Durant cette semaine de conférences et d’ateliers, l’établissement a ouvert ses portes à de nombreuses entreprises et organisations, parmi lesquelles ESTETIC, (Entente des Spécialistes Togolais en Technologie de l’Information et de la Communication).
L’objectif, confronter les élèves aux réalités des carrières de demain et souligner la primauté de l’intelligence humaine à l’heure du monde digital.
Pour cet établissement qui forme les élèves du primaire au secondaire, l’enjeu est de briser la distance entre la théorie des salles de classe et la réalité des entreprises.
« Nos étudiants parlent avec les professionnels pour mieux comprendre et connaître les différentes carrières et entreprises. C’est si important, car ils apprennent des choses théoriquement à l’école, mais ici c’est une vraie expérience », a déclaré Thomas Jerome VIGNOLES, directeur de l’école.
L’humain, pilote d’un monde numérique
Le secteur technologique a particulièrement capté l’attention sous l’égide de l’ESTETIC (Entente des Spécialistes Togolais en Technologies de l’Information et de la Communication).
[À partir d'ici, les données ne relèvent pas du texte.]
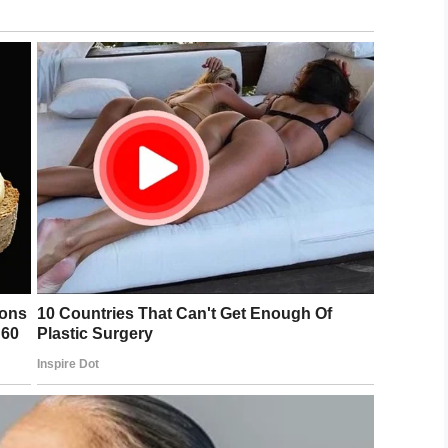
rrested
on charges related to child abuse.
ng cared for by his aunt, who said during the
ng, he still fears Buchan.
d. “If you say [Buchan’s] name, he automatically
does she know where I live? She’s not gonna
mum sentence for her crime, five years is not
ave received more time.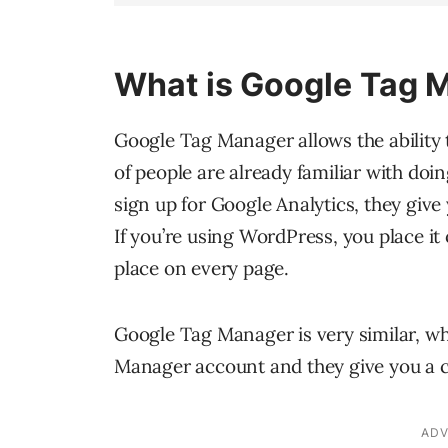
What is Google Tag 
Google Tag Manager allows the ability t
of people are already familiar with do
sign up for Google Analytics, they give
If you’re using WordPress, you place it 
place on every page.
Google Tag Manager is very similar, w
Manager account and they give you a c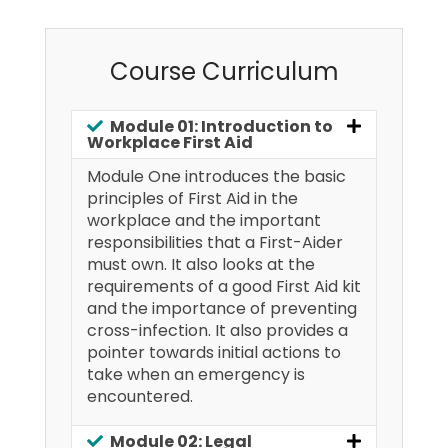
Course Curriculum
Module 01: Introduction to
Workplace First Aid
Module One introduces the basic
principles of First Aid in the
workplace and the important
responsibilities that a First-Aider
must own. It also looks at the
requirements of a good First Aid kit
and the importance of preventing
cross-infection. It also provides a
pointer towards initial actions to
take when an emergency is
encountered.
Module 02: Legal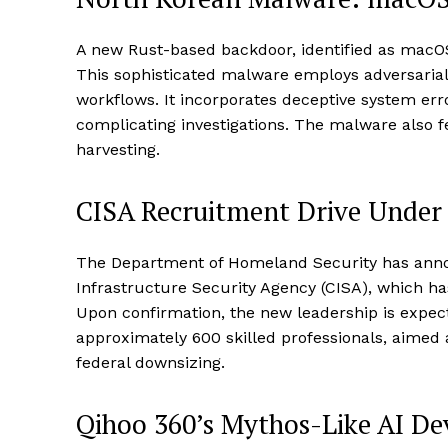
A new Rust-based backdoor, identified as macOS.
This sophisticated malware employs adversarial
workflows. It incorporates deceptive system err
complicating investigations. The malware also fe
harvesting.
CISA Recruitment Drive Under
The Department of Homeland Security has annou
Infrastructure Security Agency (CISA), which h
Upon confirmation, the new leadership is expect
approximately 600 skilled professionals, aimed 
federal downsizing.
Qihoo 360’s Mythos-Like AI D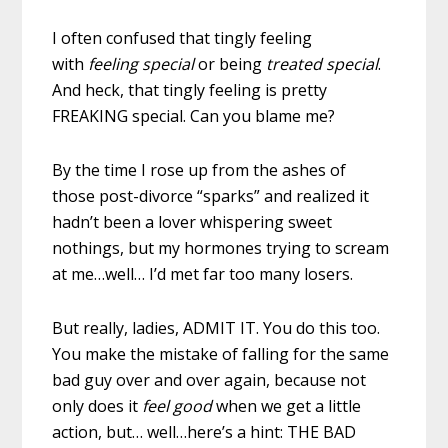
I often confused that tingly feeling
with
feeling special
or being
treated special
.
And heck, that tingly feeling is pretty
FREAKING special. Can you blame me?
By the time I rose up from the ashes of
those post-divorce “sparks” and realized it
hadn’t been a lover whispering sweet
nothings, but my hormones trying to scream
at me…well… I’d met far too many losers.
But really, ladies, ADMIT IT. You do this too.
You make the mistake of falling for the same
bad guy over and over again, because not
only does it
feel good
when we get a little
action, but… well…here’s a hint: THE BAD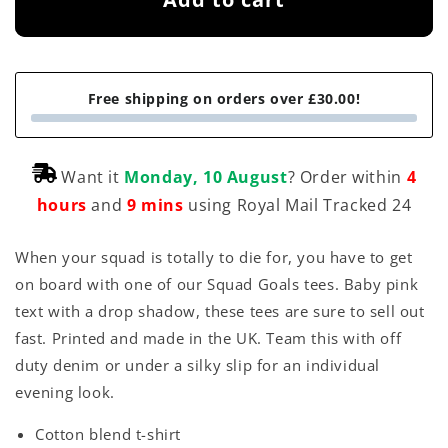
a
r
p
Free shipping on orders over £30.00!
r
i
Want it
Monday, 10 August
? Order within
4
c
hours
and
9 mins
using Royal Mail Tracked 24
e
When your squad is totally to die for, you have to get
on board with one of our Squad Goals tees. Baby pink
text with a drop shadow, these tees are sure to sell out
fast. Printed and made in the UK. Team this with off
duty denim or under a silky slip for an individual
evening look.
Cotton blend t-shirt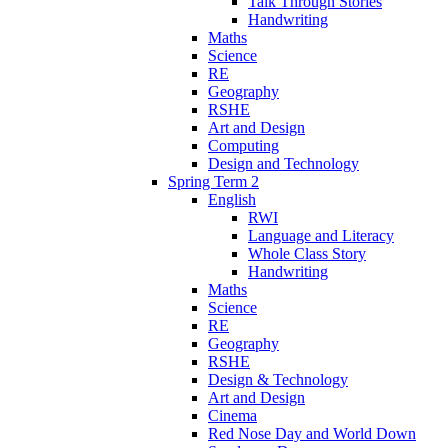
Talk Through Stories
Handwriting
Maths
Science
RE
Geography
RSHE
Art and Design
Computing
Design and Technology
Spring Term 2
English
RWI
Language and Literacy
Whole Class Story
Handwriting
Maths
Science
RE
Geography
RSHE
Design & Technology
Art and Design
Cinema
Red Nose Day and World Down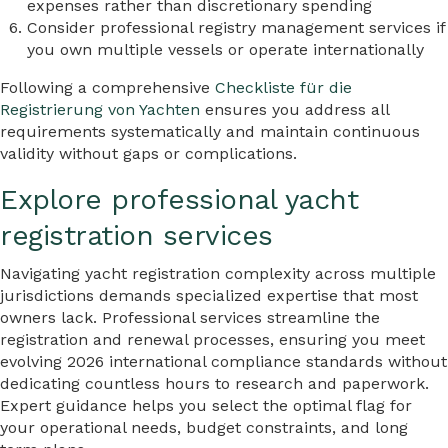
expenses rather than discretionary spending
Consider professional registry management services if
you own multiple vessels or operate internationally
Following a comprehensive
Checkliste für die
Registrierung von Yachten
ensures you address all
requirements systematically and maintain continuous
validity without gaps or complications.
Explore professional yacht
registration services
Navigating yacht registration complexity across multiple
jurisdictions demands specialized expertise that most
owners lack. Professional services streamline the
registration and renewal processes, ensuring you meet
evolving 2026 international compliance standards without
dedicating countless hours to research and paperwork.
Expert guidance helps you select the optimal flag for
your operational needs, budget constraints, and long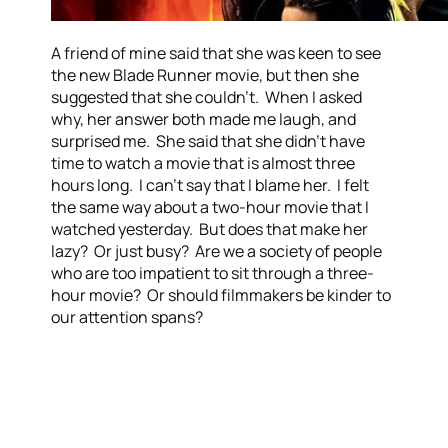
A friend of mine said that she was keen to see
the new Blade Runner movie, but then she
suggested that she couldn’t. When I asked
why, her answer both made me laugh, and
surprised me. She said that she didn’t have
time to watch a movie that is almost three
hours long. I can’t say that I blame her. I felt
the same way about a two-hour movie that I
watched yesterday. But does that make her
lazy? Or just busy? Are we a society of people
who are too impatient to sit through a three-
hour movie? Or should filmmakers be kinder to
our attention spans?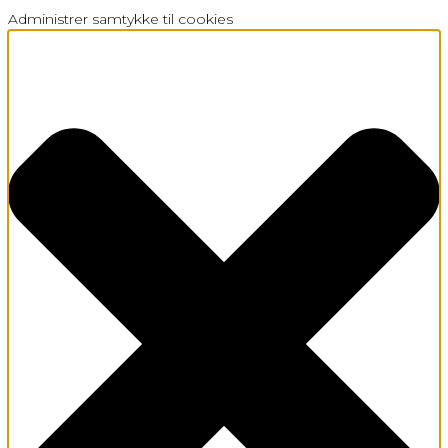
Administrer samtykke til cookies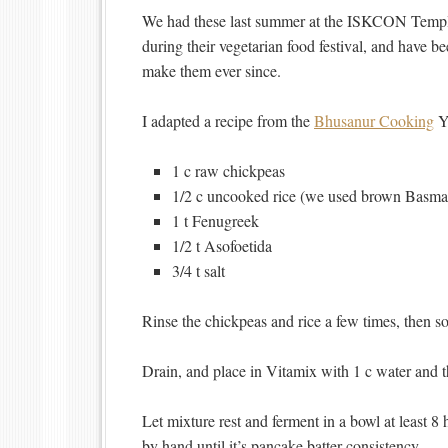
We had these last summer at the ISKCON Templ
during their vegetarian food festival, and have b
make them ever since.
I adapted a recipe from the
Bhusanur Cooking
Y
1 c raw chickpeas
1/2 c uncooked rice (we used brown Basmat
1 t Fenugreek
1/2 t Asofoetida
3/4 t salt
Rinse the chickpeas and rice a few times, then soa
Drain, and place in Vitamix with 1 c water and th
Let mixture rest and ferment in a bowl at least 8
by hand until it’s pancake batter consistency.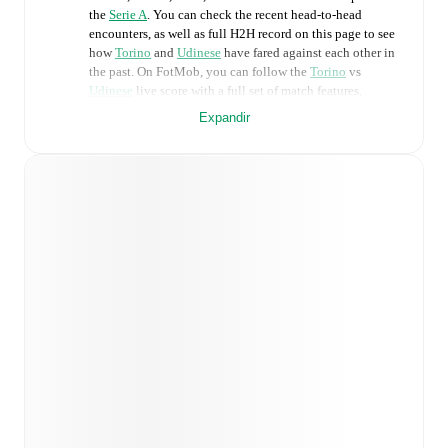
the
Serie A
. You can check the recent head-to-head
encounters, as well as full H2H record on this page to see
how
Torino
and
Udinese
have fared against each other in
the past. On FotMob, you can follow the
Torino
vs
Udinese
live score with a full set of match features,
including:
Expandir
Live updates: Every goal, card, substitution and key
moment instantly delivered on FotMob.
Real-time extensive stats powered by Opta:
Possession, shots, corners, big chances created, xG,
momentum, and shot maps.
Predicted lineups and formations are available for the
match a few days in advance while the actual lineup
will be as soon as it is announced, usually an hour
ahead of the match.
Unavailable players for
Torino
:
Pietro Pellegri
(
injury
)
.
Unavailable players for
Udinese
:
Jurgen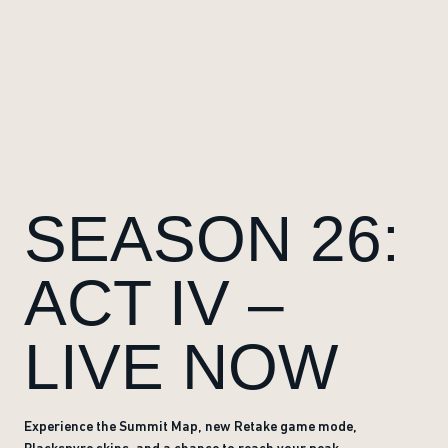
SEASON 26:
ACT IV –
LIVE NOW
Experience the Summit Map, new Retake game mode,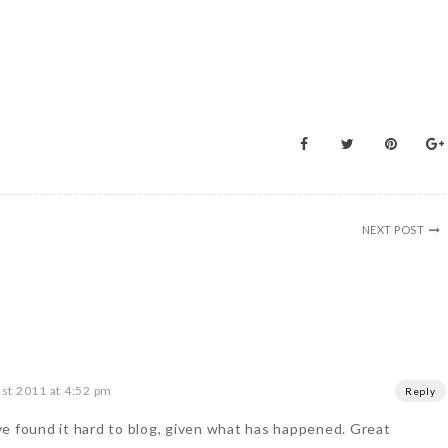
NEXT POST
st 2011 at 4:52 pm
Reply
e found it hard to blog, given what has happened. Great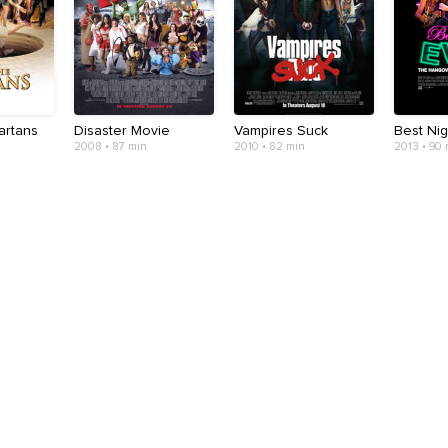
artans
Disaster Movie
Vampires Suck
Best Nig
2008 • 87 min
2010 • 82 min
2013 • 90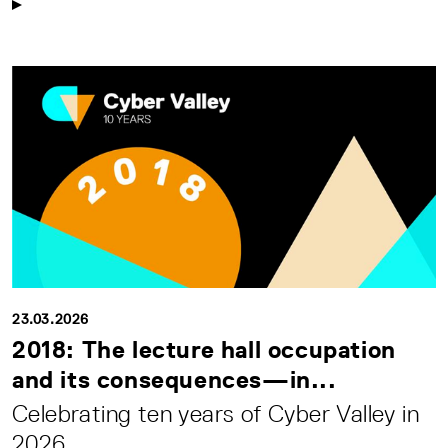
23.03.2026
2018: The lecture hall occupation
and its consequences—in...
Celebrating ten years of Cyber Valley in
2026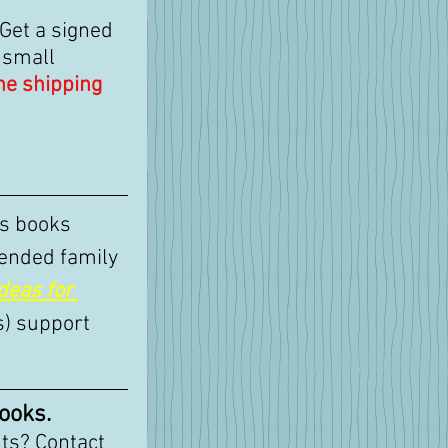
 Get a signed 
 small 
the shipping
's books 
ended family 
deas for 
s) support 
ooks.
ts? Contact 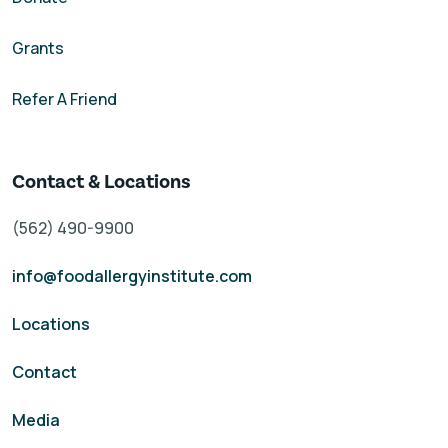
Grants
Refer A Friend
Contact & Locations
(562) 490-9900
info@foodallergyinstitute.com
Locations
Contact
Media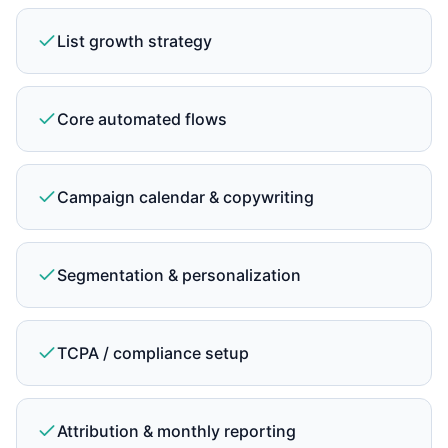
List growth strategy
Core automated flows
Campaign calendar & copywriting
Segmentation & personalization
TCPA / compliance setup
Attribution & monthly reporting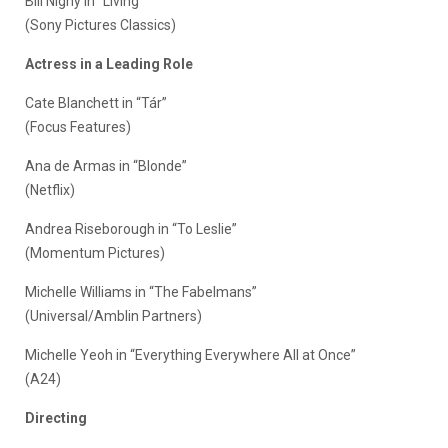
Bill Nighy in “Living”
(Sony Pictures Classics)
Actress in a Leading Role
Cate Blanchett in “Tár”
(Focus Features)
Ana de Armas in “Blonde”
(Netflix)
Andrea Riseborough in “To Leslie”
(Momentum Pictures)
Michelle Williams in “The Fabelmans”
(Universal/Amblin Partners)
Michelle Yeoh in “Everything Everywhere All at Once”
(A24)
Directing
Kwaku Agbeko DOGBA, son président, a insisté sur la nécessité de placer l’humain au centre de l’innovation.
« Nous avons insisté sur le fait que derrière chaque technologie (IA, cybersécurité, fibre optique, satellite), il y a des experts du domaine. Notre message pour ces jeunes est clair, il faut forger leur esprit à ce que l’humain peut réellement apporter pour construire un monde meilleur. L’IA doit être un copilote, mais l’humain doit rester le pilote. »

Quelques experts de l’ESTETIC
Un carrefour d’expertises variées
Si le numérique a brillé, la diversité des secteurs représentés a permis aux élèves d’explorer un large panorama professionnel. Aux côtés des experts de l’ESTETIC (St Digital, Cha & Car distribution), des structures comme Maersk , Asky , des ambassades, etc… ont exposé leurs métiers.

Les élèves autour du stand de Maersk
David Gathe NYAMIKOU, conseiller d’orientation universitaire à la BSL, a souligné que ces rencontres donnent enfin du sens aux matières fondamentales.
« Beaucoup d’enfants apprennent la physique mais ne comprennent pas à quoi ça va servir. Quand les professionnels expliquent que grâce aux sciences ils ont développé l’esprit critique, ça permet de montrer la connexion entre l’école et le futur monde du travail ».
Des vocations qui s’affinent
Du côté des élèves, l’impact est concret. Yasmine N. (Year 12), initialement attirée par la médecine, a revu ses priorités après les échanges. Elle retient également des leçons techniques de son passage au stand de l’ESTETIC, notamment sur la fragilité des composants informatiques.
L’ESTETIC : Cap sur les 20 ans
En clôture de cet événement, Kwaku Agbeko DOGBA a rappelé que l’ESTETIC célèbre ses 20 ans en 2026 avec un agenda ambitieux.
L’association prévoit une journée de réflexion stratégique dès le 17 février, suivie de webinaires hebdomadaires et des émissions radio pour décrypter l’actualité du secteur. Le point d’orgue sera le Salon international des professionnels de l’économie numérique (SIPEN LOMÉ 2026), prévu du 28 au 30 septembre, consolidant ainsi le rôle du Togo comme hub technologique régional.